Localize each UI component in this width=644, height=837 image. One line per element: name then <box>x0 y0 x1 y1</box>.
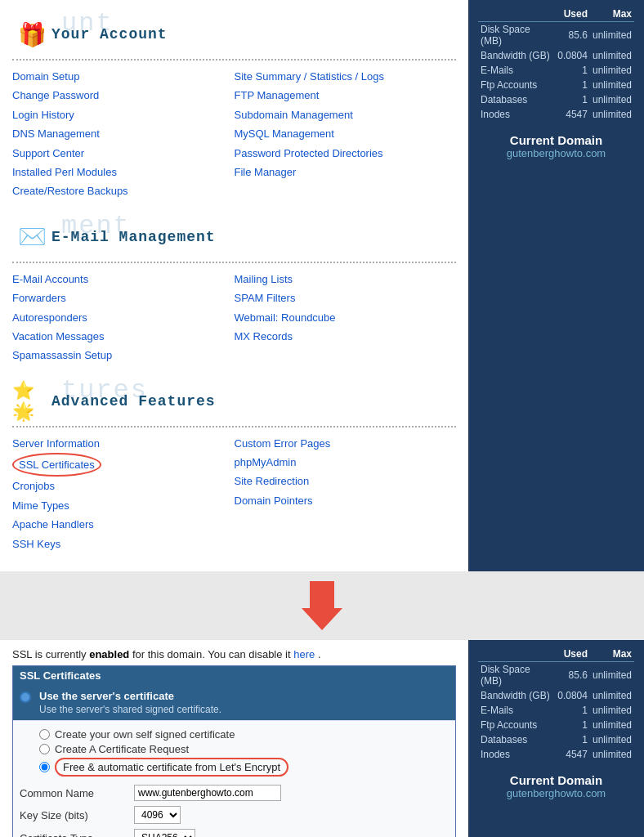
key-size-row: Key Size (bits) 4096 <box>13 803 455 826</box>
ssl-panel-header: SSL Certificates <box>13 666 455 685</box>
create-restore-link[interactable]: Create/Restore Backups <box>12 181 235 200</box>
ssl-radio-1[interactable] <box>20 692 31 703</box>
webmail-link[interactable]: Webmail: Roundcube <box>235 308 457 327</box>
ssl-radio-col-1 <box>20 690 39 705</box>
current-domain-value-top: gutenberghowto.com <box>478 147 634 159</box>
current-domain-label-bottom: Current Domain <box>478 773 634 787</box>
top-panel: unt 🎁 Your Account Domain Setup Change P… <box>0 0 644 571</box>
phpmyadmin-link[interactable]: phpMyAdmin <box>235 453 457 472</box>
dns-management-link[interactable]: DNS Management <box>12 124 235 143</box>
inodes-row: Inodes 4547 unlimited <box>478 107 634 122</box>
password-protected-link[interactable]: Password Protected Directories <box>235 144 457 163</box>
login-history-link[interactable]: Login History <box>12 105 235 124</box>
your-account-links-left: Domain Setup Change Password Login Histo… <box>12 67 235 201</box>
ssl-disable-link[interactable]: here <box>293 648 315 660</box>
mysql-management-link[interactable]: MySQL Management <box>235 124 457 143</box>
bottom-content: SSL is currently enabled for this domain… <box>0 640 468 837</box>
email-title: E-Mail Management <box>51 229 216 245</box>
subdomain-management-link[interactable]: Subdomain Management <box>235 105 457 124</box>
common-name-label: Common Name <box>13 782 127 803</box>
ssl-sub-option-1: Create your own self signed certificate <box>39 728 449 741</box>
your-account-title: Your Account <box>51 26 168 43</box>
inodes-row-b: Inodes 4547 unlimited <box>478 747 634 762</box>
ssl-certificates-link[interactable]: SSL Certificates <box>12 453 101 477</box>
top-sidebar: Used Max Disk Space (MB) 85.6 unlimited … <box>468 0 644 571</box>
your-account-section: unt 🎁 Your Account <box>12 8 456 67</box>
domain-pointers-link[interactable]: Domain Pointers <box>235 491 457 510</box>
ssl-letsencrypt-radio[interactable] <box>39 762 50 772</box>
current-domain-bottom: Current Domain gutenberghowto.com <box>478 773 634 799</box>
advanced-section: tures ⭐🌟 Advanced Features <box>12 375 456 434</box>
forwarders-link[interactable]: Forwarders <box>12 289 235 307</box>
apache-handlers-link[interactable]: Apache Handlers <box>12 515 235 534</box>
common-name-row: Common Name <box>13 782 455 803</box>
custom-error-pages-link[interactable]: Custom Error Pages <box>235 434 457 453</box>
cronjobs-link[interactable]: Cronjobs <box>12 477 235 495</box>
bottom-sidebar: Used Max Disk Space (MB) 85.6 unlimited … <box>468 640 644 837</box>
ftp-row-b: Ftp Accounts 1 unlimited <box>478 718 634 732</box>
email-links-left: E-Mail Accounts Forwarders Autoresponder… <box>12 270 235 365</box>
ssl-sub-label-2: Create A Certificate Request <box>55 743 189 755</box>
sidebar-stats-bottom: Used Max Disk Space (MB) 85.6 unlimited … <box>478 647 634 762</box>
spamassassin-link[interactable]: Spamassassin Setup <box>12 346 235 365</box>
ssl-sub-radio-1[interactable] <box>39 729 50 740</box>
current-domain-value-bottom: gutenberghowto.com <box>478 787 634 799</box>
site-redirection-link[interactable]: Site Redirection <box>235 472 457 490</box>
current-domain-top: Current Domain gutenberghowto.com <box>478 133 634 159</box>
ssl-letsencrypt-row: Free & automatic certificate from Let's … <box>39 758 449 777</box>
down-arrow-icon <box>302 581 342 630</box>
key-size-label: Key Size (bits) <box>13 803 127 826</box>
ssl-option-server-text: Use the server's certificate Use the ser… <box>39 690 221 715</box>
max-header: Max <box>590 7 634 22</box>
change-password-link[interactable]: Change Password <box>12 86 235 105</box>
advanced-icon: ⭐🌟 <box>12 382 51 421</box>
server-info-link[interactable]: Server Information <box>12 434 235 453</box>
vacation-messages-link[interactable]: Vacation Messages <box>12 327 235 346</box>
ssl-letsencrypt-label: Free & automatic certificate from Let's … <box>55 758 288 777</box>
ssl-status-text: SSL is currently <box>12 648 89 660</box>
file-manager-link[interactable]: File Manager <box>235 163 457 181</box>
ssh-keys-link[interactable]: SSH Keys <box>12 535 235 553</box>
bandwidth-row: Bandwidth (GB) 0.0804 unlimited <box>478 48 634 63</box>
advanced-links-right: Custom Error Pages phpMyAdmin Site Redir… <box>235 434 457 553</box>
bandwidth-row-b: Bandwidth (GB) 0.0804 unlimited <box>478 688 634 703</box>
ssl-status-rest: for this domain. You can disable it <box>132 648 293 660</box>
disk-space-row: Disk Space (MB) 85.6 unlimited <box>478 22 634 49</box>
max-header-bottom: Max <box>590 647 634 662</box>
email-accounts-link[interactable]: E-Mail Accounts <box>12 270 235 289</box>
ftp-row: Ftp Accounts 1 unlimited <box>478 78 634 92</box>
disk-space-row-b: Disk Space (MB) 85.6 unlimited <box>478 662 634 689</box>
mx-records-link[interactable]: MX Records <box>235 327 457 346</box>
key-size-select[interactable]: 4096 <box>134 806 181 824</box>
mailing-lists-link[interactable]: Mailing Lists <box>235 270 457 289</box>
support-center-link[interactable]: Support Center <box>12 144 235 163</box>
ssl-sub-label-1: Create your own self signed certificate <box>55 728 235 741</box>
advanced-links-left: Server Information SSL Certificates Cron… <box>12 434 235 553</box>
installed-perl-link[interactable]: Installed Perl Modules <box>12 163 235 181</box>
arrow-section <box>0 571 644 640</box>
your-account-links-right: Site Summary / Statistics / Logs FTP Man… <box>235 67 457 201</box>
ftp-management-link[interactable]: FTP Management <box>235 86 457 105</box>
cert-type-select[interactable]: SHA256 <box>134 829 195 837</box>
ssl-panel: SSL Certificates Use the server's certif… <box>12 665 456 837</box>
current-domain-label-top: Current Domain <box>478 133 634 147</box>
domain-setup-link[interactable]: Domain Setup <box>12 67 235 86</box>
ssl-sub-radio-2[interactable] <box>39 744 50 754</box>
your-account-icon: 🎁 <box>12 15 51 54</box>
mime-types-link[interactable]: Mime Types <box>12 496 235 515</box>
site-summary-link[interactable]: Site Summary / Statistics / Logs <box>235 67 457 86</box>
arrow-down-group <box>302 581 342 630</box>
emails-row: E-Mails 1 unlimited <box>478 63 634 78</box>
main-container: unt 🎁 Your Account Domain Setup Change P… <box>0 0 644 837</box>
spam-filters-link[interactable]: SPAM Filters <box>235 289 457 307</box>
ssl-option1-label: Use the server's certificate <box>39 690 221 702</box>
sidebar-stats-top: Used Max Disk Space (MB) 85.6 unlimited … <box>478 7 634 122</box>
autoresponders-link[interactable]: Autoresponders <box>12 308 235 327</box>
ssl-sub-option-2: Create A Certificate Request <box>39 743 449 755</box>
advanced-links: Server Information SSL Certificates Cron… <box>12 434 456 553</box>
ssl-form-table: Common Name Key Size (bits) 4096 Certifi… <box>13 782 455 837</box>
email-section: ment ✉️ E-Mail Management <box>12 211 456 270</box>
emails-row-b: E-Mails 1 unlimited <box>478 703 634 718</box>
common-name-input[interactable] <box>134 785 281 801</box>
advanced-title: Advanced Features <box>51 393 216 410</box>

^^^^^^^^^^^^^^^^

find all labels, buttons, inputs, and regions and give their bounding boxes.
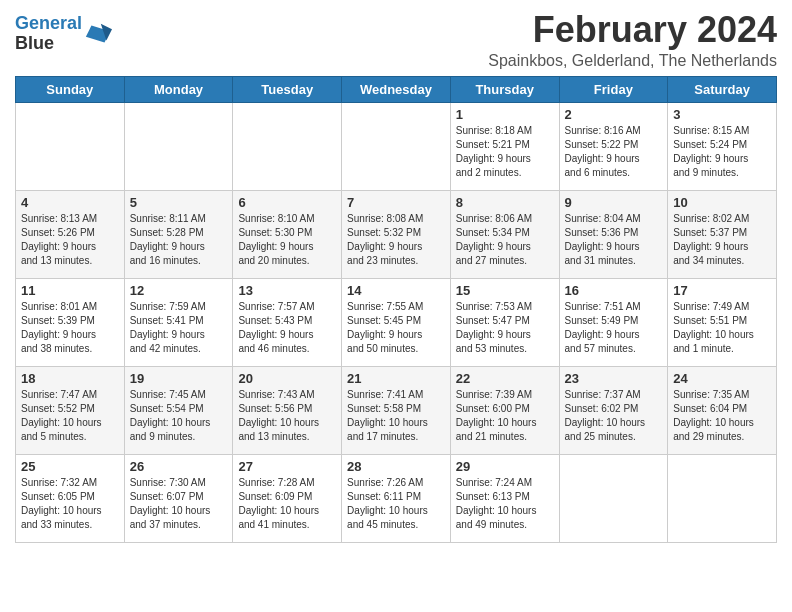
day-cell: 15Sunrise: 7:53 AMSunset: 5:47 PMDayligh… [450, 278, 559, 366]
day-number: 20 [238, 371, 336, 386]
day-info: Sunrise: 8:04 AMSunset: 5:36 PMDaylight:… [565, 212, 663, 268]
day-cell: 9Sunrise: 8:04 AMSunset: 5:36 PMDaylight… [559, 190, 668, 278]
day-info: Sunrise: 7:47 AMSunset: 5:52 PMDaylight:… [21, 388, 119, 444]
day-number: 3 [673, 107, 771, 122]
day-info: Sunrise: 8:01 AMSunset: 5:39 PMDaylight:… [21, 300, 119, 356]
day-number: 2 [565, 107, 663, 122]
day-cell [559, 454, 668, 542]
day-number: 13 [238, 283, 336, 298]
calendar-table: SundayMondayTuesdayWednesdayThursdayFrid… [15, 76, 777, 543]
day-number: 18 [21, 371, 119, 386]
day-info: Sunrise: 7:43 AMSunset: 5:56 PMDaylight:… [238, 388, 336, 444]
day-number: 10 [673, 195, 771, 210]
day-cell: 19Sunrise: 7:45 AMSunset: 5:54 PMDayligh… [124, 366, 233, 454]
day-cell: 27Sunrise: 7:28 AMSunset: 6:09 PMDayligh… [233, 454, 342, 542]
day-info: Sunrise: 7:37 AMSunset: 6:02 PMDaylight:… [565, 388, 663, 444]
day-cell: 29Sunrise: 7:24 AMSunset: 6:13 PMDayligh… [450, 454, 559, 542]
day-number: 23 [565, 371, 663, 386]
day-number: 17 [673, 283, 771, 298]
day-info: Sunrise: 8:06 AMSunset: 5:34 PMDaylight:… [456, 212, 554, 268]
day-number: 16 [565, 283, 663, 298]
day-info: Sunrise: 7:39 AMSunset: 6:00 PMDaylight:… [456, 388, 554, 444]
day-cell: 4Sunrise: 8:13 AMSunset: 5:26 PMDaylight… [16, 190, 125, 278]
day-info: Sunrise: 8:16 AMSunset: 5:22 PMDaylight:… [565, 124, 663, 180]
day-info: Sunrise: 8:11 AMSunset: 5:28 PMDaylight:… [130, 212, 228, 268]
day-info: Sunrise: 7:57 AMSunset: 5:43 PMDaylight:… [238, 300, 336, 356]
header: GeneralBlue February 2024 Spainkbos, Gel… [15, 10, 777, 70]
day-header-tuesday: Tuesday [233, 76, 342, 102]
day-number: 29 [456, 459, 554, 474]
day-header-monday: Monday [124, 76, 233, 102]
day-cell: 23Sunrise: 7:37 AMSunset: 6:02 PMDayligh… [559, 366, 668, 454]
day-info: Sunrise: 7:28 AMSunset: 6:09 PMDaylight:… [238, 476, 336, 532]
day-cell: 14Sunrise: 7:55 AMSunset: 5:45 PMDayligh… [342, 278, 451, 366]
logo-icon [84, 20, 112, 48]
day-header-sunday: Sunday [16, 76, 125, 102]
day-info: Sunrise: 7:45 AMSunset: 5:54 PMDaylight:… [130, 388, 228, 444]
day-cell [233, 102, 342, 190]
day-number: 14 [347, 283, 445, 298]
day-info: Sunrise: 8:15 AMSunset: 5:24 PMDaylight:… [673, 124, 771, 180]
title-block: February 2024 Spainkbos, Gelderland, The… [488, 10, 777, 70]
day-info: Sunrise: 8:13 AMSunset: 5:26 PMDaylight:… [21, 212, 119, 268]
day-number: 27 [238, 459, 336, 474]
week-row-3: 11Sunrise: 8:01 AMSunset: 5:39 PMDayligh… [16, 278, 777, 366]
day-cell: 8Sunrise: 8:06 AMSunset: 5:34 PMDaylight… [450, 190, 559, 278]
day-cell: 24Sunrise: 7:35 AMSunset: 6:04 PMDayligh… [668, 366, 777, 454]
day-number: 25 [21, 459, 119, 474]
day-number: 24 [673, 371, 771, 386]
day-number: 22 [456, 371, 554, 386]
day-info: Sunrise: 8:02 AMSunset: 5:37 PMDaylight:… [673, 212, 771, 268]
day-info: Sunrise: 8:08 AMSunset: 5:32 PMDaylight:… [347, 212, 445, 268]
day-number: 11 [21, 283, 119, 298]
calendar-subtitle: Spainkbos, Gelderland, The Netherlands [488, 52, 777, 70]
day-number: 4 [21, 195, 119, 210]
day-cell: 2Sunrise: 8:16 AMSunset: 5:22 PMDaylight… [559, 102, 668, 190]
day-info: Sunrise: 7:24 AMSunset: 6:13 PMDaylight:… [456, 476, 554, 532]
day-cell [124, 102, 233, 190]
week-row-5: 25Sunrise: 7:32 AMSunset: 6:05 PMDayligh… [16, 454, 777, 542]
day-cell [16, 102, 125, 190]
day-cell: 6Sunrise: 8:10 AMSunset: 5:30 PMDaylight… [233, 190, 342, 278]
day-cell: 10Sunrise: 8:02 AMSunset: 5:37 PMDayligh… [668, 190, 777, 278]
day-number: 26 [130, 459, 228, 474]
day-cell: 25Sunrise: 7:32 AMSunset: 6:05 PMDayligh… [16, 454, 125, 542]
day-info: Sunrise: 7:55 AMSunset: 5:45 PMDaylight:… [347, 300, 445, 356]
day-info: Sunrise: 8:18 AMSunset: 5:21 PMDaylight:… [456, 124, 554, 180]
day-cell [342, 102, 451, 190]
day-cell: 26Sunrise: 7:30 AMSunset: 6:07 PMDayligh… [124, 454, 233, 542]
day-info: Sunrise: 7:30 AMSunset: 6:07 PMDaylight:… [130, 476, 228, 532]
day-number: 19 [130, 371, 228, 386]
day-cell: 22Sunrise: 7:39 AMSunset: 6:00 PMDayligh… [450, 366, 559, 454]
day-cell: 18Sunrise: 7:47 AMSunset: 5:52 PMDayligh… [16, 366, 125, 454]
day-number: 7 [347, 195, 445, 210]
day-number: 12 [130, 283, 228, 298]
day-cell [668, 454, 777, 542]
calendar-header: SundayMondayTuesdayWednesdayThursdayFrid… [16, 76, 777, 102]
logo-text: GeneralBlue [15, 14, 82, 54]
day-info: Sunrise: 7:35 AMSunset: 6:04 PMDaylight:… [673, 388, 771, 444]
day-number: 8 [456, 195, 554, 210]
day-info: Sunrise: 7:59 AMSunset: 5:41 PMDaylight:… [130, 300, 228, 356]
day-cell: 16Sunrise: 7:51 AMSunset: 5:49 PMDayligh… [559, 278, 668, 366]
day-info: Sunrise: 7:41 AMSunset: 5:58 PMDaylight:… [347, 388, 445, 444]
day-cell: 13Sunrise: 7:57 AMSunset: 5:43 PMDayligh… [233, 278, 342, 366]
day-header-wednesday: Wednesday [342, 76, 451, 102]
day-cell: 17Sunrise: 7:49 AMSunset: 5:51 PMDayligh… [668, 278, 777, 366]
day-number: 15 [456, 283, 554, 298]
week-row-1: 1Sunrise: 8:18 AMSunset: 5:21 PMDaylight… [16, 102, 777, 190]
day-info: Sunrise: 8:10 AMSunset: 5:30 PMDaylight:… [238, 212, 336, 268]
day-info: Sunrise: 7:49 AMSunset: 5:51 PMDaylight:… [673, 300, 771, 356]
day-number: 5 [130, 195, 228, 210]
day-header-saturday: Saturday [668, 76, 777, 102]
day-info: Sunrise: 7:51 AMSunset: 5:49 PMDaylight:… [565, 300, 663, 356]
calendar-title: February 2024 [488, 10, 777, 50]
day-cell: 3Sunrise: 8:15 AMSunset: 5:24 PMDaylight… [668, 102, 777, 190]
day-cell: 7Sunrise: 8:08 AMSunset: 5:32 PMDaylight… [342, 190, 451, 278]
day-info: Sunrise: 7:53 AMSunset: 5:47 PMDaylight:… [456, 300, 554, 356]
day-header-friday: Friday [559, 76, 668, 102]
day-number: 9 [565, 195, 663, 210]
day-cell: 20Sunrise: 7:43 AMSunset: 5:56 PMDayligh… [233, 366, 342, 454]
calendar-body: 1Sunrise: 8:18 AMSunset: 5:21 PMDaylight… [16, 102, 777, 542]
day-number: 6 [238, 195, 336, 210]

^^^^^^^^^^^^^^^^

» **PROBLEM STATEMENT**: Show each line of the material where the word "February" occurs.

» **RESPONSE TO THE TASK**:
header: GeneralBlue February 2024 Spainkbos, Gel… [15, 10, 777, 70]
title-block: February 2024 Spainkbos, Gelderland, The… [488, 10, 777, 70]
calendar-title: February 2024 [488, 10, 777, 50]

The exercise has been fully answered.